### Task details
Nothing but an exact repeat of the data, with pictures removed, belongs in the answer.

(Page images and extracted text)
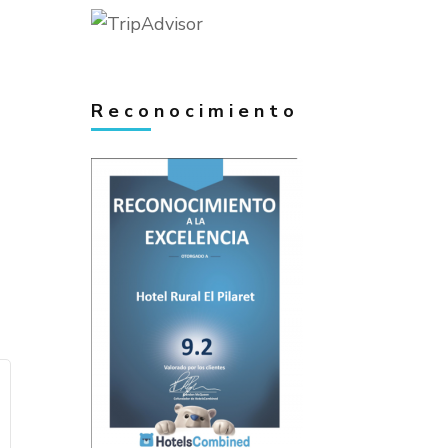
Reconocimiento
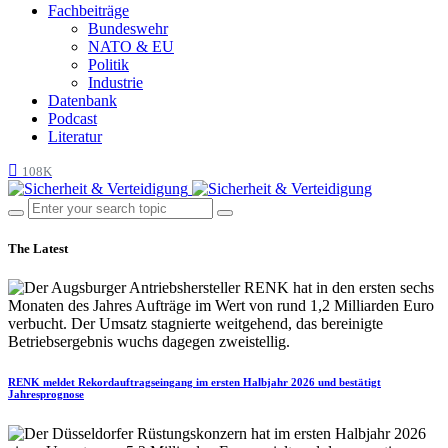
Fachbeiträge
Bundeswehr
NATO & EU
Politik
Industrie
Datenbank
Podcast
Literatur
108K
The Latest
RENK meldet Rekordauftragseingang im ersten Halbjahr 2026 und bestätigt
Jahresprognose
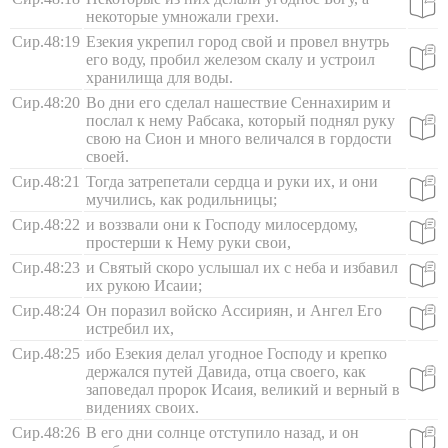
некоторые умножали грехи.
Сир.48:19
Езекия укрепил город свой и провел внутрь
его воду, пробил железом скалу и устроил
хранилища для воды.
Сир.48:20
Во дни его сделал нашествие Сеннахирим и
послал к нему Рабсака, который поднял руку
свою на Сион и много величался в гордости
своей.
Сир.48:21
Тогда затрепетали сердца и руки их, и они
мучились, как родильницы;
Сир.48:22
и воззвали они к Господу милосердому,
простерши к Нему руки свои,
Сир.48:23
и Святый скоро услышал их с неба и избавил
их рукою Исаии;
Сир.48:24
Он поразил войско Ассириян, и Ангел Его
истребил их,
Сир.48:25
ибо Езекия делал угодное Господу и крепко
держался путей Давида, отца своего, как
заповедал пророк Исаия, великий и верный в
видениях своих.
Сир.48:26
В его дни солнце отступило назад, и он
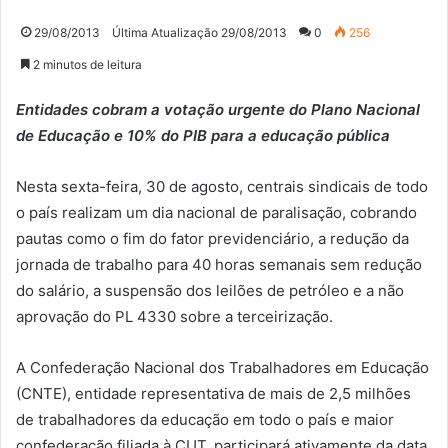
29/08/2013
Última Atualização 29/08/2013
0
256
2 minutos de leitura
Entidades cobram a votação urgente do Plano Nacional
de Educação e 10% do PIB para a educação pública
Nesta sexta-feira, 30 de agosto, centrais sindicais de todo
o país realizam um dia nacional de paralisação, cobrando
pautas como o fim do fator previdenciário, a redução da
jornada de trabalho para 40 horas semanais sem redução
do salário, a suspensão dos leilões de petróleo e a não
aprovação do PL 4330 sobre a terceirização.
A Confederação Nacional dos Trabalhadores em Educação
(CNTE), entidade representativa de mais de 2,5 milhões
de trabalhadores da educação em todo o país e maior
confederação filiada à CUT, participará ativamente da data.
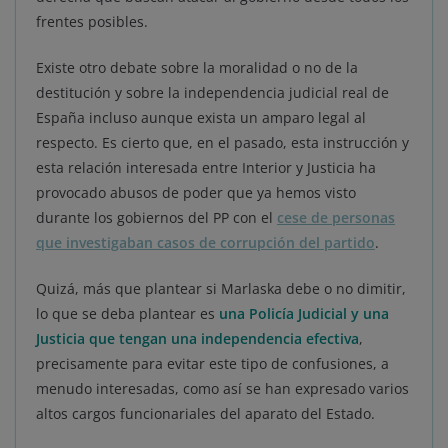
frentes posibles.
Existe otro debate sobre la moralidad o no de la
destitución y sobre la independencia judicial real de
España incluso aunque exista un amparo legal al
respecto. Es cierto que, en el pasado, esta instrucción y
esta relación interesada entre Interior y Justicia ha
provocado abusos de poder que ya hemos visto
durante los gobiernos del PP con el
cese de personas
que investigaban casos de corrupción del partido
.
Quizá, más que plantear si Marlaska debe o no dimitir,
lo que se deba plantear es
una Policía Judicial y una
Justicia que tengan una independencia efectiva
,
precisamente para evitar este tipo de confusiones, a
menudo interesadas, como así se han expresado varios
altos cargos funcionariales del aparato del Estado.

### Answer for this exercise
Reconocimiento
Fachbeiträge
Bundeswehr
NATO & EU
Politik
Industrie
Datenbank
Podcast
Literatur
108K
The Latest
RENK meldet Rekordauftragseingang im ersten Halbjahr 2026 und bestätigt
Jahresprognose
некоторые умножали грехи.
Сир.48:19
Езекия укрепил город свой и провел внутрь
его воду, пробил железом скалу и устроил
хранилища для воды.
Сир.48:20
Во дни его сделал нашествие Сеннахирим и
послал к нему Рабсака, который поднял руку
свою на Сион и много величался в гордости
своей.
Сир.48:21
Тогда затрепетали сердца и руки их, и они
мучились, как родильницы;
Сир.48:22
и воззвали они к Господу милосердому,
простерши к Нему руки свои,
Сир.48:23
и Святый скоро услышал их с неба и избавил
их рукою Исаии;
Сир.48:24
Он поразил войско Ассириян, и Ангел Его
истребил их,
Сир.48:25
ибо Езекия делал угодное Господу и крепко
держался путей Давида, отца своего, как
заповедал пророк Исаия, великий и верный в
видениях своих.
Сир.48:26
В его дни солнце отступило назад, и он
29/08/2013
Última Atualização 29/08/2013
0
256
2 minutos de leitura
Entidades cobram a votação urgente do Plano Nacional
de Educação e 10% do PIB para a educação pública
Nesta sexta-feira, 30 de agosto, centrais sindicais de todo
o país realizam um dia nacional de paralisação, cobrando
pautas como o fim do fator previdenciário, a redução da
jornada de trabalho para 40 horas semanais sem redução
do salário, a suspensão dos leilões de petróleo e a não
aprovação do PL 4330 sobre a terceirização.
A Confederação Nacional dos Trabalhadores em Educação
(CNTE), entidade representativa de mais de 2,5 milhões
de trabalhadores da educação em todo o país e maior
confederação filiada à CUT, participará ativamente da data.
frentes posibles.
Existe otro debate sobre la moralidad o no de la
destitución y sobre la independencia judicial real de
España incluso aunque exista un amparo legal al
respecto. Es cierto que, en el pasado, esta instrucción y
esta relación interesada entre Interior y Justicia ha
provocado abusos de poder que ya hemos visto
durante los gobiernos del PP con el
cese de personas
que investigaban casos de corrupción del partido
.
Quizá, más que plantear si Marlaska debe o no dimitir,
lo que se deba plantear es
una Policía Judicial y una
Justicia que tengan una independencia efectiva
,
precisamente para evitar este tipo de confusiones, a
menudo interesadas, como así se han expresado varios
altos cargos funcionariales del aparato del Estado.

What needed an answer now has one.